### About this task
Each line below should be repeated exactly as written, with no pictures carried over.

----- Extracted information -----

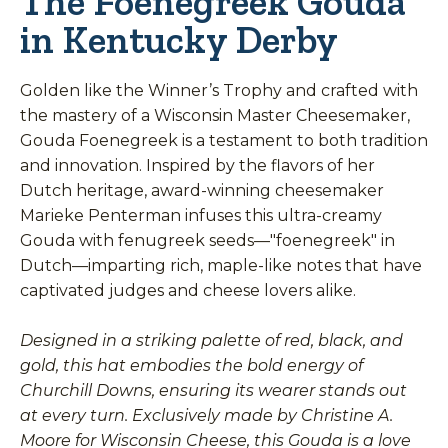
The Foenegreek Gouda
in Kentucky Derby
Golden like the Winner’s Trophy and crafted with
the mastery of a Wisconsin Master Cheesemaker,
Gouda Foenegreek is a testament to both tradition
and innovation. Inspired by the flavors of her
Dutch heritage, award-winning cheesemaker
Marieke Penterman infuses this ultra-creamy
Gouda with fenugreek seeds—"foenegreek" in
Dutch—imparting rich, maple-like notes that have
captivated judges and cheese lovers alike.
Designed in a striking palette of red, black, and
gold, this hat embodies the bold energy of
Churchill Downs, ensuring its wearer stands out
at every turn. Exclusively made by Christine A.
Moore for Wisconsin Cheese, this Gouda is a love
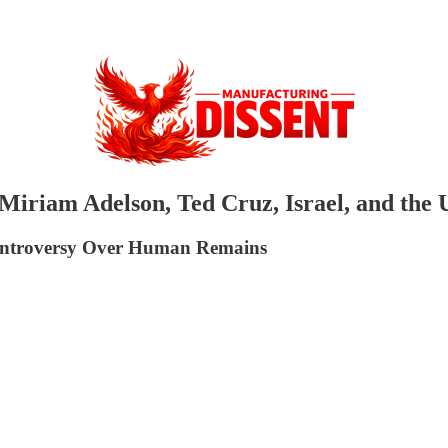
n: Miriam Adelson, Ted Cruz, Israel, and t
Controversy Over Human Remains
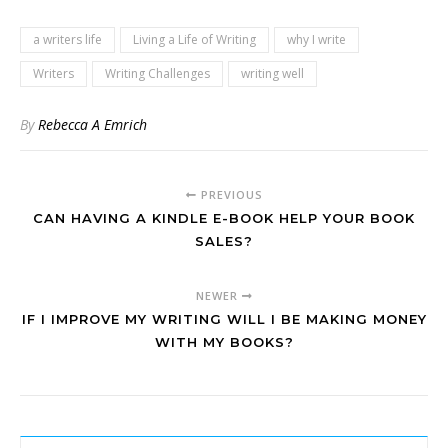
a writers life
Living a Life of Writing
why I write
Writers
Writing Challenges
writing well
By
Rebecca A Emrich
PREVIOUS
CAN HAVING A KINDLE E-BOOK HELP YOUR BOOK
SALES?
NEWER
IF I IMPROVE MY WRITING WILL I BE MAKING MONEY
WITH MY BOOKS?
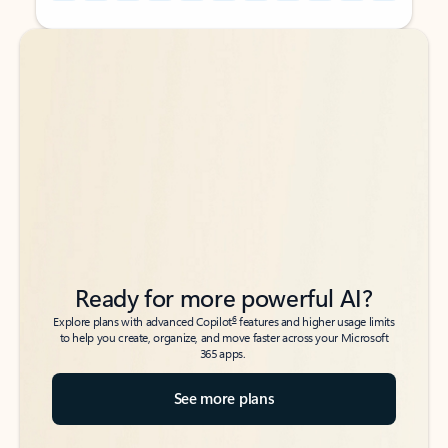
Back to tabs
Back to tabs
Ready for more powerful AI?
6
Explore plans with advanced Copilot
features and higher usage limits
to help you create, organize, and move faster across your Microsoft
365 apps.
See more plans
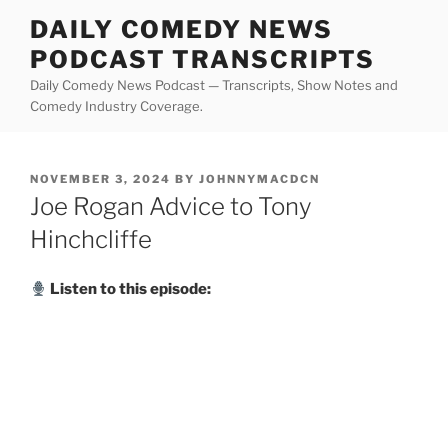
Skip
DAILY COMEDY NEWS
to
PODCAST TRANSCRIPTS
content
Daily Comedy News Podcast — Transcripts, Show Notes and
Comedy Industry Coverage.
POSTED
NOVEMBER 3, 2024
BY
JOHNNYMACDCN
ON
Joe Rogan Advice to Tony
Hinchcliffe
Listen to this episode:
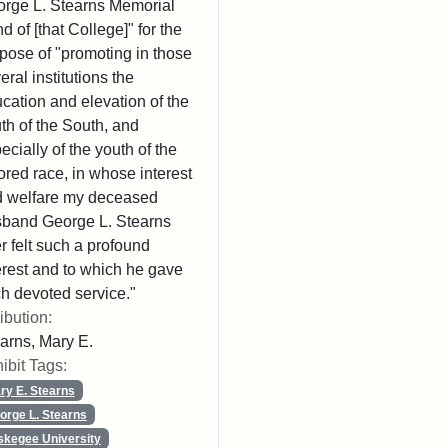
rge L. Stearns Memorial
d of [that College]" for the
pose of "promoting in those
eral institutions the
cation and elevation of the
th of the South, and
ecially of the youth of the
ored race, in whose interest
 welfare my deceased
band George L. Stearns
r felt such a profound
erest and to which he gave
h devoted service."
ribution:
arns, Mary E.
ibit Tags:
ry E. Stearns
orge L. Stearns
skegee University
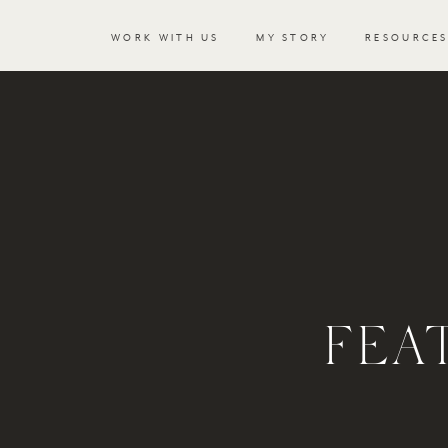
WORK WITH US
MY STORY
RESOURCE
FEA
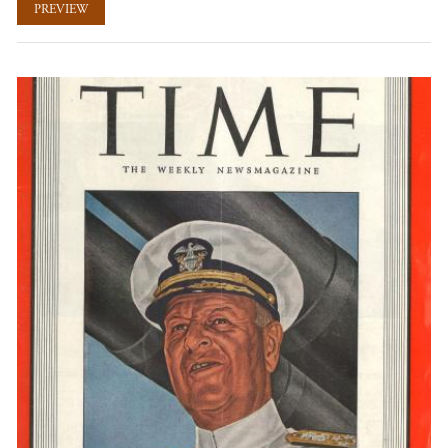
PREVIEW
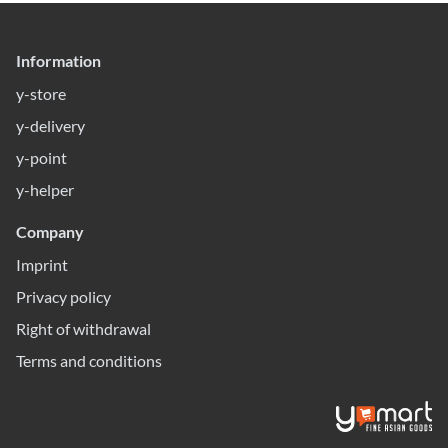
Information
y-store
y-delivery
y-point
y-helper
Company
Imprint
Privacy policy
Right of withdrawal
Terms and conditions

-----

### Worked solution
The Foenegreek Gouda
in Kentucky Derby
Golden like the Winner’s Trophy and crafted with
the mastery of a Wisconsin Master Cheesemaker,
Gouda Foenegreek is a testament to both tradition
and innovation. Inspired by the flavors of her
Dutch heritage, award-winning cheesemaker
Marieke Penterman infuses this ultra-creamy
Gouda with fenugreek seeds—"foenegreek" in
Dutch—imparting rich, maple-like notes that have
captivated judges and cheese lovers alike.
Designed in a striking palette of red, black, and
gold, this hat embodies the bold energy of
Churchill Downs, ensuring its wearer stands out
at every turn. Exclusively made by Christine A.
Moore for Wisconsin Cheese, this Gouda is a love
n: Miriam Adelson, Ted Cruz, Israel, and t
Controversy Over Human Remains
a writers life
Living a Life of Writing
why I write
Writers
Writing Challenges
writing well
By
Rebecca A Emrich
PREVIOUS
CAN HAVING A KINDLE E-BOOK HELP YOUR BOOK
SALES?
NEWER
IF I IMPROVE MY WRITING WILL I BE MAKING MONEY
WITH MY BOOKS?
Back to tabs
Back to tabs
Ready for more powerful AI?
6
Explore plans with advanced Copilot
features and higher usage limits
to help you create, organize, and move faster across your Microsoft
365 apps.
See more plans
Skip
DAILY COMEDY NEWS
to
PODCAST TRANSCRIPTS
content
Daily Comedy News Podcast — Transcripts, Show Notes and
Comedy Industry Coverage.
POSTED
NOVEMBER 3, 2024
BY
JOHNNYMACDCN
ON
Joe Rogan Advice to Tony
Hinchcliffe
Listen to this episode:
rge L. Stearns Memorial
d of [that College]" for the
pose of "promoting in those
eral institutions the
cation and elevation of the
th of the South, and
ecially of the youth of the
ored race, in whose interest
 welfare my deceased
band George L. Stearns
r felt such a profound
erest and to which he gave
h devoted service."
ribution:
arns, Mary E.
ibit Tags:
ry E. Stearns
orge L. Stearns
skegee University
WORK WITH US
MY STORY
RESOURCE
FEA
PREVIEW
Information
y-store
y-delivery
y-point
y-helper
Company
Imprint
Privacy policy
Right of withdrawal
Terms and conditions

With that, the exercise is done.